_Data supplied_

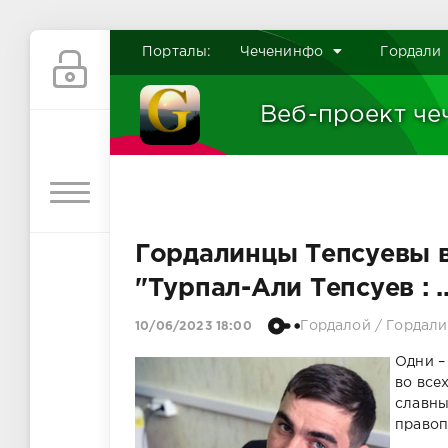
Порталы:
Чеченинфо
Гордали
Веб-проект че
Гордалинцы Тепсуевы в 
"Турпал-Али Тепсуев : ..
Гордалой
/
Гордали
10/06/2023 18:00
Одни – 
во все
славны
правоп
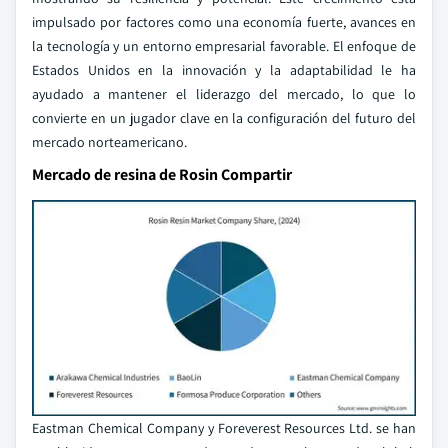
impulsado por factores como una economía fuerte, avances en
la tecnología y un entorno empresarial favorable. El enfoque de
Estados Unidos en la innovación y la adaptabilidad le ha
ayudado a mantener el liderazgo del mercado, lo que lo
convierte en un jugador clave en la configuración del futuro del
mercado norteamericano.
Mercado de resina de Rosin Compartir
Eastman Chemical Company y Foreverest Resources Ltd. se han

_What you have to do_
Set down all the data again exactly as above, pictures excluded.

_Result below_
Порталы:
Чеченинфо
Гордали
Веб-проект че
Гордалинцы Тепсуевы в 
"Турпал-Али Тепсуев : ..
Гордалой
/
Гордали
10/06/2023 18:00
Одни – 
во все
славны
правоп
impulsado por factores como una economía fuerte, avances en
la tecnología y un entorno empresarial favorable. El enfoque de
Estados Unidos en la innovación y la adaptabilidad le ha
ayudado a mantener el liderazgo del mercado, lo que lo
convierte en un jugador clave en la configuración del futuro del
mercado norteamericano.
Mercado de resina de Rosin Compartir
Eastman Chemical Company y Foreverest Resources Ltd. se han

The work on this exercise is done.